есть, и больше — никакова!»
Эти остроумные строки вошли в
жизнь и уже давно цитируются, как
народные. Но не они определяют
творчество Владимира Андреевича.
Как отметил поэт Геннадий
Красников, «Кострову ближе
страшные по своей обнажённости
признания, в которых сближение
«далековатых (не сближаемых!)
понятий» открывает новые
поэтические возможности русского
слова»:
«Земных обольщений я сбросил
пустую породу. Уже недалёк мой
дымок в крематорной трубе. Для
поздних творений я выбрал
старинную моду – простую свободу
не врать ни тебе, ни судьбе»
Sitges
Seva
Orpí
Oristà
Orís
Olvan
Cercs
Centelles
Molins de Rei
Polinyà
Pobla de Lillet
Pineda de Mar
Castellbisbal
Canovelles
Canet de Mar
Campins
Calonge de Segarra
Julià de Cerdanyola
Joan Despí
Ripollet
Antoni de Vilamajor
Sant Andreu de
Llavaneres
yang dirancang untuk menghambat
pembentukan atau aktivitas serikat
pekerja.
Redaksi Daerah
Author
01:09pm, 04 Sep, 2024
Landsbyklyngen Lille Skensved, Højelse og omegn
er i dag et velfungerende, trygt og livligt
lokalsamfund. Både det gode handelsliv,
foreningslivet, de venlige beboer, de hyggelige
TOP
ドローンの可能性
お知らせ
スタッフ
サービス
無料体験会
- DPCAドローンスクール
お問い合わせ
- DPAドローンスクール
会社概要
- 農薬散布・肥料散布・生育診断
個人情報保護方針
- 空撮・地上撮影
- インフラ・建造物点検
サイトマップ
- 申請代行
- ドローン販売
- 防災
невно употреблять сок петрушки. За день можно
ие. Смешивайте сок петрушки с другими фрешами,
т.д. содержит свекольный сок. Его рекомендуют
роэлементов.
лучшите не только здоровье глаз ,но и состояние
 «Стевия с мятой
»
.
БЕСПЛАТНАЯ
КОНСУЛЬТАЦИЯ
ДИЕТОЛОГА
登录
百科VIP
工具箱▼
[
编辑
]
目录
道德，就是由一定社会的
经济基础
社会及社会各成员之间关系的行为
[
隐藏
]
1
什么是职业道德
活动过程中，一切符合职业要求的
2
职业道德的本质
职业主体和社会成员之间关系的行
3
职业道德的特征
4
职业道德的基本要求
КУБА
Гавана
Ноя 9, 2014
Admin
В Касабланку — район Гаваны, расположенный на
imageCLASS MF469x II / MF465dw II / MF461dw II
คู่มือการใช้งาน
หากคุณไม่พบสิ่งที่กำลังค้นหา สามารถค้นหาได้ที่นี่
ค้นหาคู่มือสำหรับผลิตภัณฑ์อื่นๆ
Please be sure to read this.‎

##############################

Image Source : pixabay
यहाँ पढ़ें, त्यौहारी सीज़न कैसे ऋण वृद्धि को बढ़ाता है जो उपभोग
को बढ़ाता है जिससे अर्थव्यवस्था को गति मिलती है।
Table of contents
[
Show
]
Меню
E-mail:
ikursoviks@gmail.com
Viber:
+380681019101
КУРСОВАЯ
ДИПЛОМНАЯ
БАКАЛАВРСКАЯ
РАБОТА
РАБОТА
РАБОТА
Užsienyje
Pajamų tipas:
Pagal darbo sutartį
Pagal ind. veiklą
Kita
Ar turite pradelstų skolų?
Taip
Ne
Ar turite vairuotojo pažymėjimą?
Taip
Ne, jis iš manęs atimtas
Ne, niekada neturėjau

##############################

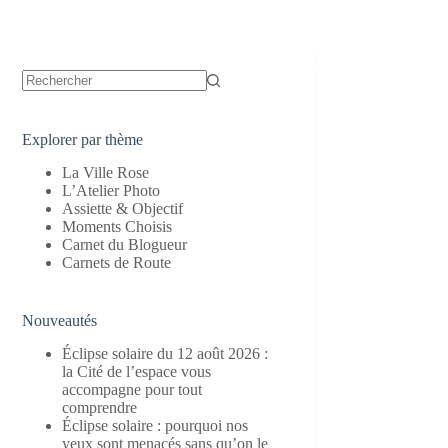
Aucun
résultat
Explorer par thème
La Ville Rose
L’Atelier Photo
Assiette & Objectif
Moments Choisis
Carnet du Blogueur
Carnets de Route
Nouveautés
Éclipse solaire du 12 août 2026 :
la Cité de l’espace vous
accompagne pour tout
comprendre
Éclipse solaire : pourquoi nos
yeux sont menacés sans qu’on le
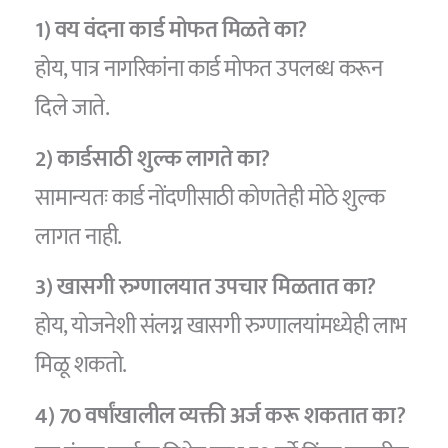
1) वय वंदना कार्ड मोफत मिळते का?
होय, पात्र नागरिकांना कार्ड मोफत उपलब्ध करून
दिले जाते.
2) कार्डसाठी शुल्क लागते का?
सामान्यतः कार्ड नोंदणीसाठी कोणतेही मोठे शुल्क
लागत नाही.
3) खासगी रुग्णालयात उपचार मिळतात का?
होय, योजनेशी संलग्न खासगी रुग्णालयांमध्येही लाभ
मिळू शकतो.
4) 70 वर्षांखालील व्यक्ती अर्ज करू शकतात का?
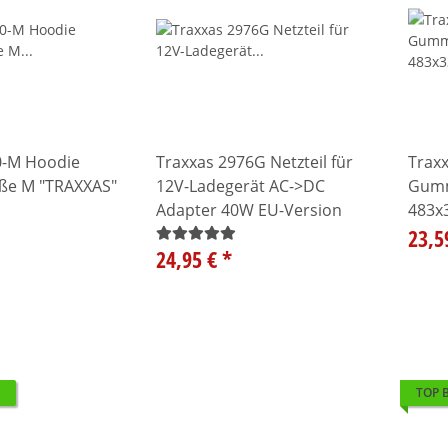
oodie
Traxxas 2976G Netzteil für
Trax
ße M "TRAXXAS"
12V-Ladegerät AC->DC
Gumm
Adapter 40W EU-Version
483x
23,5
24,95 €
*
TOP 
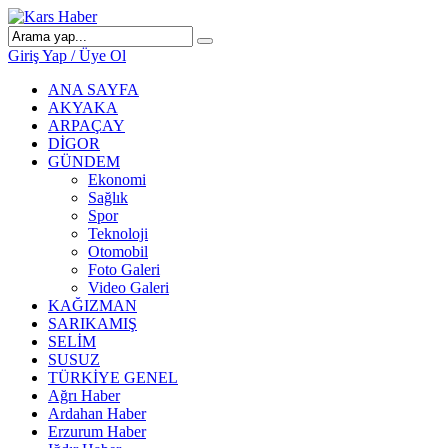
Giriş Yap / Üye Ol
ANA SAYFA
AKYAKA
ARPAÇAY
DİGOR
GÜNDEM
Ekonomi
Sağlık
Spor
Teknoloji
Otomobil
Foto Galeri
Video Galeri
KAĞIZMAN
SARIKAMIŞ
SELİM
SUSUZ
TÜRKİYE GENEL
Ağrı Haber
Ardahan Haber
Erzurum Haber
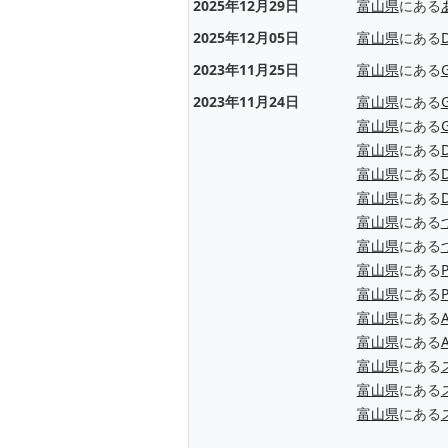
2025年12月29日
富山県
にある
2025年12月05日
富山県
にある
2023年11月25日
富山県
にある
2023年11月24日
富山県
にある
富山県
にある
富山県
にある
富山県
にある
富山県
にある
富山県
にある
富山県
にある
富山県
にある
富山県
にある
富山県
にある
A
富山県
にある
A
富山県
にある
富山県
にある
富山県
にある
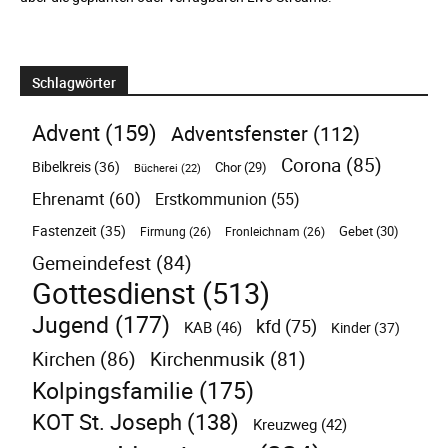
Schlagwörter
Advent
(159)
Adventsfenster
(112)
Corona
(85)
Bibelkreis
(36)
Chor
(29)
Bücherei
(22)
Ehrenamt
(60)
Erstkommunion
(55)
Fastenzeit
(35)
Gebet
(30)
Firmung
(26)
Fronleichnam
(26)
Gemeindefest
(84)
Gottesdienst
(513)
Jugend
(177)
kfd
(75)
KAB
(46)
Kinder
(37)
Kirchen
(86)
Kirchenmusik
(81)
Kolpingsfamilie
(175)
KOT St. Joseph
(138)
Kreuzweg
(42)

##############################

*What is required*.
Show each line in the listing above that has "Haber".

*Completed exercise*.
Ağrı Haber
Ardahan Haber
Erzurum Haber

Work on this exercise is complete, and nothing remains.